*** Opening of SOURCE DATA ***

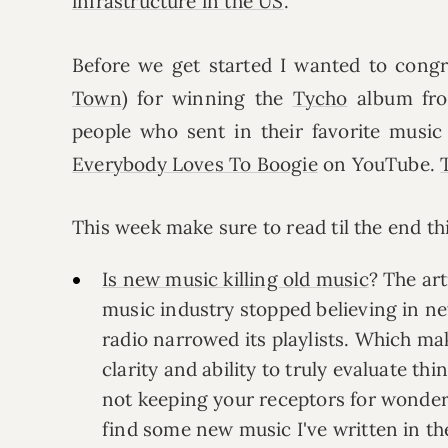
infrastructure in the US
.
Before we get started I wanted to cong
Town
) for winning the
Tycho
album fro
people who sent in their favorite musi
Everybody Loves To Boogie
on YouTube.
This week make sure to read til the end t
Is new music killing old music
? The art
music industry stopped believing in ne
radio narrowed its playlists. Which ma
clarity and ability to truly evaluate th
not keeping your receptors for wonde
find some new music I've written in t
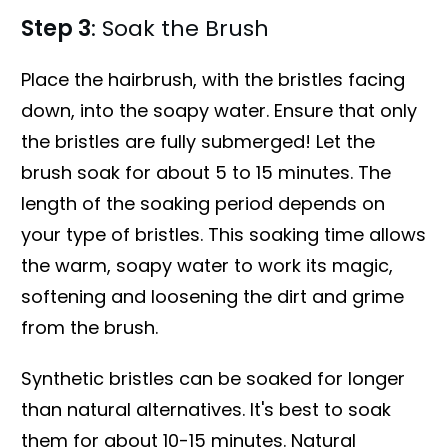
Step 3
: Soak the Brush
Place the hairbrush, with the bristles facing
down, into the soapy water. Ensure that only
the bristles are fully submerged! Let the
brush soak for about 5 to 15 minutes. The
length of the soaking period depends on
your type of bristles. This soaking time allows
the warm, soapy water to work its magic,
softening and loosening the dirt and grime
from the brush.
Synthetic bristles can be soaked for longer
than natural alternatives. It's best to soak
them for about 10-15 minutes. Natural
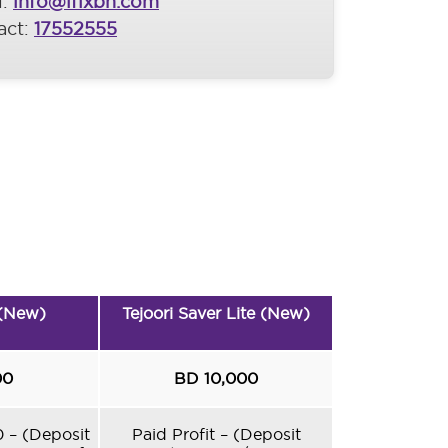
l:
info@ifixbh.com
act:
17552555
 (New)
Tejoori Saver Lite (New)
00
BD 10,000
0 – (Deposit
Paid Profit – (Deposit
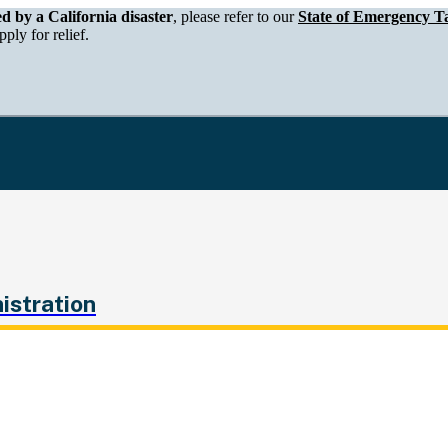
epartment of Tax and Fee Administration
ed by a California disaster
, please refer to our
State of Emergency Ta
ply for relief.
istration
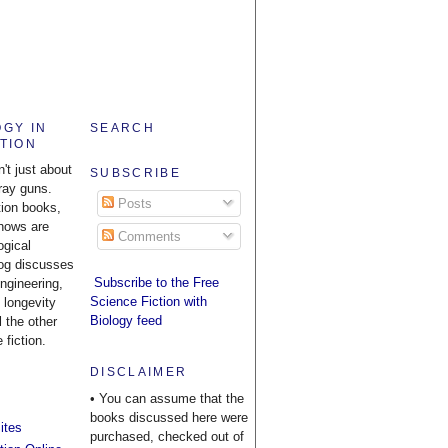
OGY IN
SEARCH
CTION
n't just about
SUBSCRIBE
ray guns.
Posts
tion books,
hows are
Comments
ogical
log discusses
Subscribe to the Free
engineering,
Science Fiction with
 longevity
Biology feed
l the other
 fiction.
DISCLAIMER
• You can assume that the
books discussed here were
ites
purchased, checked out of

*** Close of SOURCE DATA ***

• EXERCISE OBJECTIVE
Give the entries back verbatim and omit the images.

• OUTPUT OF THE EXERCISE
infrastructure in the US
.
Before we get started I wanted to cong
Town
) for winning the
Tycho
album fro
people who sent in their favorite musi
Everybody Loves To Boogie
on YouTube.
This week make sure to read til the end t
Is new music killing old music
? The art
music industry stopped believing in ne
radio narrowed its playlists. Which ma
clarity and ability to truly evaluate th
not keeping your receptors for wonde
find some new music I've written in t
Step 3
: Soak the Brush
Place the hairbrush, with the bristles facing
down, into the soapy water. Ensure that only
the bristles are fully submerged! Let the
brush soak for about 5 to 15 minutes. The
length of the soaking period depends on
your type of bristles. This soaking time allows
the warm, soapy water to work its magic,
softening and loosening the dirt and grime
from the brush.
Synthetic bristles can be soaked for longer
than natural alternatives. It's best to soak
them for about 10-15 minutes. Natural
l:
info@ifixbh.com
act:
17552555
 (New)
Tejoori Saver Lite (New)
00
BD 10,000
0 – (Deposit
Paid Profit – (Deposit
epartment of Tax and Fee Administration
ed by a California disaster
, please refer to our
State of Emergency Ta
ply for relief.
istration
OGY IN
SEARCH
CTION
n't just about
SUBSCRIBE
ray guns.
Posts
tion books,
hows are
Comments
ogical
log discusses
Subscribe to the Free
engineering,
Science Fiction with
 longevity
Biology feed
l the other
 fiction.
DISCLAIMER
• You can assume that the
books discussed here were
ites
purchased, checked out of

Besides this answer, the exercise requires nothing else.